I feel increasingly apart from that world. I wouldn’t go as far to say I think I’m above it all (though that’s probably what I do mean). I still enjoy listening to indie rock and pop records, but the fact is I just don’t enjoy watching the gigs as much as I used to. Tom Lehrer’s quote about rock being ‘music for children’ is becoming more and more relevant as I get older and the people at gigs and clubs get younger. And the gig-goers who aren’t young, who are my age and older, they depress me too. Because they have made more sense of their lives than I, with their partners and mortgages and incomes and futures and everything worked out. Well, more so than me, anyway. And if they’re my age and older and they HAVEN’T made sense of their lives, if they’re like me or even more worse off, well that’s obviously depressing too.

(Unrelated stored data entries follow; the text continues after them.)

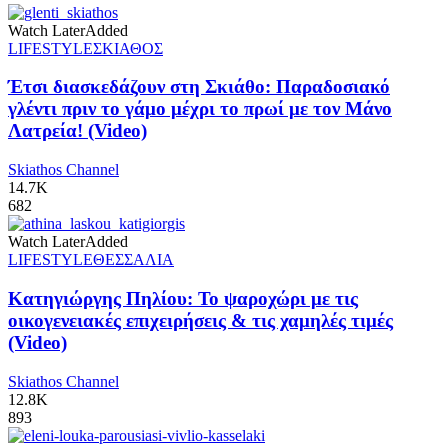
Watch Later
Added
LIFESTYLE
ΣΚΙΑΘΟΣ
Έτσι διασκεδάζουν στη Σκιάθο: Παραδοσιακό
γλέντι πριν το γάμο μέχρι το πρωί με τον Μάνο
Λατρεία! (Video)
Skiathos Channel
14.7K
682
Watch Later
Added
LIFESTYLE
ΘΕΣΣΑΛΙΑ
Κατηγιώργης Πηλίου: Το ψαροχώρι με τις
οικογενειακές επιχειρήσεις & τις χαμηλές τιμές
(Video)
Skiathos Channel
12.8K
893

At Latitude, I suspect I’ll catch a few of the bands, though I probably won’t stay for anyone’s full set unless they do something visually unusual, like a costume change. I get bored so easily in the audience at gigs. All festivals should be like those Live Aid-style super gigs: sets of three or four songs only: the greatest hits only. Otherwise all that’s interesting is (a) the band coming onstage, and (b) waiting for the band to play a song you know and like. The rest is all so dull, dull, dull, dull, dull. It’s just some people playing instruments and singing. I know this is all rather missing the point, but this is the way my head is today.
I suppose what I’m really saying is: right now, I hate rock and roll.
Which begs the question: what do I want to do with Fosca? What’s the point of doing Fosca, if it’s always on this lowest rung? Do I even want musical success, in the rock band sense? Did I ever? Perhaps the August 1st gig will be the last gig, and after that perhaps I should concentrate on writing words rather than attempting to sing them or play them on a stage. It’s been fourteen years of playing indie gigs. Perhaps that’s enough. I don’t feel a burning desire to keep treading the beer-stained boards in the Thick Neck & Firkin-style venues forever, with promoters still asking me how many people I think I can pull. I’ve given it a go. I’m not sure I’ll miss it.
I don’t know. I’m quite an unpredictable, unreliable, capricious, whimsical, and amusingly hysterical sort of fellow. Which is what keeps you reading, doesn’t it, Dear Reader.